How to Deal with Feeling Overwhelmed Ways to Handle Overwhelmed
Overwhelm is an incredibly common but stressful situation. It can manifest in different ways such as losing your sense of control, feeling anxious, depressed and panicky. It can lead you to be unable to do anything at all, despite the importance of all of your actions on your infinitely long to-do list.
What causes overwhelm?
For many people, overwhelm comes from a constant state of rushing. Rushing is an incredibly negative action for our minds and bodies as it releases the stress hormone, cortisol. At the same time, rushing makes us unable to produce the happy chemical in our brain, serotonin. Serotonin can help to stop us feeling anxious or depressed. However, with heightened stress chemicals and no serotonin to regulate this stress, we end up on a downward spiral to overwhelm.
Overwhelm raises your blood pressure, increases your stress levels and has a significant impact on the functionality of your immune system, meaning you are more likely to get ill. Furthermore, you may feel increasingly forgetful, and unable to listen to people. You may feel completely scattered and altogether just not ‘you’.
How to handle overwhelm
Make a list
Write down all of the things you do and are responsible for. Make lists for as many areas of life that you need such as at home, work, family, social, relationship and personal life.
‘Why am I doing this?’
For each item on your list, ask yourself why you do it. All the ones that you enjoy and motivate you should stay on the list. However, the ones you do because you didn’t want to say no, or make you feel bad, will drain your energy.

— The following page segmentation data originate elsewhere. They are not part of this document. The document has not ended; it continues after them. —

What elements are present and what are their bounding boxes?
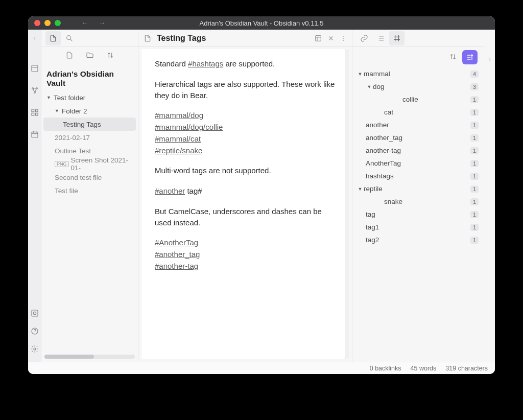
paragraph: Multi-word tags are not supported. (155, 165, 336, 176)
file-tree-item[interactable]: ▼Test folder (43, 91, 136, 104)
tag-pane-item[interactable]: AnotherTag1 (356, 157, 481, 170)
svg-rect-14 (316, 35, 321, 41)
nav-back-button[interactable]: ← (81, 19, 88, 27)
hashtag-link[interactable]: #another (155, 186, 185, 195)
settings-icon[interactable] (31, 345, 39, 355)
hashtag-link[interactable]: #another_tag (155, 249, 200, 260)
paragraph: #another tag# (155, 185, 336, 197)
hashtag-link[interactable]: #mammal/dog/collie (155, 122, 223, 133)
canvas-icon[interactable] (31, 108, 39, 118)
svg-rect-4 (32, 109, 34, 112)
close-pane-icon[interactable] (327, 35, 335, 42)
svg-rect-9 (32, 310, 38, 316)
outline-tab[interactable] (373, 31, 388, 45)
backlinks-tab[interactable] (356, 31, 372, 45)
tag-pane-item[interactable]: tag1 (356, 208, 481, 221)
svg-point-13 (67, 35, 71, 39)
tag-pane-item[interactable]: another1 (356, 119, 481, 131)
tag-list: #AnotherTag#another_tag#another-tag (155, 237, 336, 271)
tag-pane-item[interactable]: ▼mammal4 (356, 67, 481, 80)
right-sidebar-tabs (352, 30, 485, 47)
hashtag-link[interactable]: #reptile/snake (155, 145, 202, 156)
tag-list: #mammal/dog#mammal/dog/collie#mammal/cat… (155, 110, 336, 156)
minimize-window-button[interactable] (44, 20, 51, 26)
hashtag-link[interactable]: #mammal/dog (155, 110, 203, 121)
tag-pane-item[interactable]: cat1 (356, 106, 481, 119)
file-tree-item[interactable]: Second test file (43, 171, 136, 184)
svg-point-10 (33, 312, 36, 314)
nav-forward-button[interactable]: → (99, 19, 106, 27)
tag-pane-tools (352, 47, 485, 67)
hashtag-link[interactable]: #hashtags (188, 59, 223, 68)
main-area: ‹ Adrian's Obsidian Vault ▼Tes (28, 30, 495, 362)
svg-point-17 (343, 40, 344, 41)
search-tab[interactable] (62, 31, 77, 45)
hashtag-link[interactable]: #another-tag (155, 261, 198, 272)
editor-pane: Testing Tags Standard #hashtags are supp… (138, 30, 352, 362)
hashtag-link[interactable]: #mammal/cat (155, 133, 201, 145)
traffic-lights (28, 20, 61, 26)
status-bar: 0 backlinks 45 words 319 characters (28, 362, 495, 374)
note-title[interactable]: Testing Tags (157, 34, 309, 43)
tag-pane-item[interactable]: another_tag1 (356, 131, 481, 144)
titlebar: ← → Adrian's Obsidian Vault - Obsidian v… (28, 16, 495, 30)
right-sidebar: ▼mammal4▼dog3collie1cat1another1another_… (352, 30, 485, 362)
graph-icon[interactable] (31, 86, 39, 96)
help-icon[interactable] (31, 327, 39, 337)
svg-rect-5 (35, 109, 38, 112)
tag-pane-item[interactable]: ▼dog3 (356, 80, 481, 93)
tag-pane-item[interactable]: another-tag1 (356, 144, 481, 157)
note-icon (144, 34, 152, 42)
chevron-left-icon[interactable]: ‹ (33, 34, 36, 42)
file-tree-item[interactable]: Outline Test (43, 144, 136, 157)
tag-pane-item[interactable]: hashtags1 (356, 170, 481, 182)
svg-point-16 (343, 38, 344, 39)
svg-point-12 (34, 348, 36, 350)
horizontal-scrollbar[interactable] (44, 355, 135, 359)
word-count: 45 words (411, 365, 437, 372)
sort-icon[interactable] (106, 51, 114, 61)
sort-tags-icon[interactable] (449, 53, 457, 62)
new-note-icon[interactable] (65, 51, 74, 61)
char-count: 319 characters (445, 365, 488, 372)
svg-rect-8 (32, 132, 38, 137)
collapse-right-icon[interactable]: › (485, 30, 495, 362)
tag-pane-item[interactable]: tag11 (356, 221, 481, 234)
hashtag-link[interactable]: #AnotherTag (155, 237, 198, 248)
svg-point-15 (343, 35, 344, 36)
svg-point-3 (34, 92, 35, 94)
file-tree-item[interactable]: Testing Tags (43, 118, 136, 131)
left-sidebar-tabs (41, 30, 138, 47)
vault-icon[interactable] (31, 309, 39, 319)
file-tree-item[interactable]: PNGScreen Shot 2021-01- (43, 157, 136, 171)
preview-mode-icon[interactable] (314, 34, 322, 42)
file-tree-item[interactable]: 2021-02-17 (43, 131, 136, 144)
backlinks-count: 0 backlinks (370, 365, 401, 372)
collapse-tags-button[interactable] (462, 50, 478, 64)
tag-pane-item[interactable]: tag21 (356, 234, 481, 246)
file-explorer-sidebar: Adrian's Obsidian Vault ▼Test folder▼Fol… (41, 30, 138, 362)
svg-rect-7 (35, 113, 38, 115)
paragraph: Hierarchical tags are also supported. Th… (155, 79, 336, 101)
svg-rect-6 (32, 113, 34, 115)
vault-title: Adrian's Obsidian Vault (41, 65, 138, 91)
tag-pane-list: ▼mammal4▼dog3collie1cat1another1another_… (352, 67, 485, 362)
quick-switcher-icon[interactable] (31, 64, 39, 74)
new-folder-icon[interactable] (86, 51, 94, 61)
files-tab[interactable] (45, 31, 61, 45)
editor-body[interactable]: Standard #hashtags are supported. Hierar… (141, 49, 349, 359)
tag-pane-item[interactable]: ▼reptile1 (356, 182, 481, 195)
close-window-button[interactable] (34, 20, 40, 26)
file-tree-item[interactable]: ▼Folder 2 (43, 104, 136, 118)
file-explorer-tools (41, 47, 138, 65)
editor-header: Testing Tags (138, 30, 352, 47)
paragraph: Standard #hashtags are supported. (155, 58, 336, 69)
more-options-icon[interactable] (340, 35, 347, 42)
daily-note-icon[interactable] (31, 130, 39, 140)
nav-arrows: ← → (81, 19, 106, 27)
maximize-window-button[interactable] (55, 20, 61, 26)
tag-pane-item[interactable]: snake1 (356, 195, 481, 208)
tags-tab[interactable] (389, 31, 405, 45)
file-tree-item[interactable]: Test file (43, 184, 136, 197)
tag-pane-item[interactable]: collie1 (356, 93, 481, 106)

It’s time to get rid of the tasks that don’t bring you joy. Where possible, see how many of these ‘energy-draining activities’ you can just stop doing. For example, do you need to bake that cake for your community fete if it doesn’t bring you joy?
There are some tasks that you won’t enjoy doing, but you still have to do them. However, you can still use them to your advantage and gain back control. For example, if you’re doing something you don’t want to do at work, can you make a trade-off with another activity or swap with a colleague? Perhaps you can say; ‘because I am doing x, I don’t feel it’s fair I should do y too’.
For this to be an effective negotiation, plan and keep it clear in your mind what you want to achieve and what will be a successful outcome. Think about the areas you are happy to compromise on so that you come out of the negotiation in a better place.
People are often afraid to delegate because another person won’t do the task as well as you. However, with a delegation, you shouldn’t be looking for someone to exceed what you do, but that does it satisfactorily. If there are any tasks still left on your list that don’t make you happy, or you cannot use are a bargaining tool, then these are the ones to consider delegating.
For example, if cleaning your home takes up a whole day of your precious weekend, consider the value of your time compared to the cost of hiring a cleaner. At work, give more responsibility to your junior or assistant. They’ll appreciate the extra responsibility, and while they may not complete the job as well as you, they can learn, and it can save you time in the long run.
You need to take time to stop and take a break if you feel you are endlessly rushing from one thing to the next. Our creativity works best when we take a break and think about something else. With overwhelming, it can be difficult to see the wood for the trees and to come up with the best solutions to problems you face. Let yourself stop each day and do something completely mindless, even if it is only for five minutes at a time. Your brain will thank you for its chance to switch off.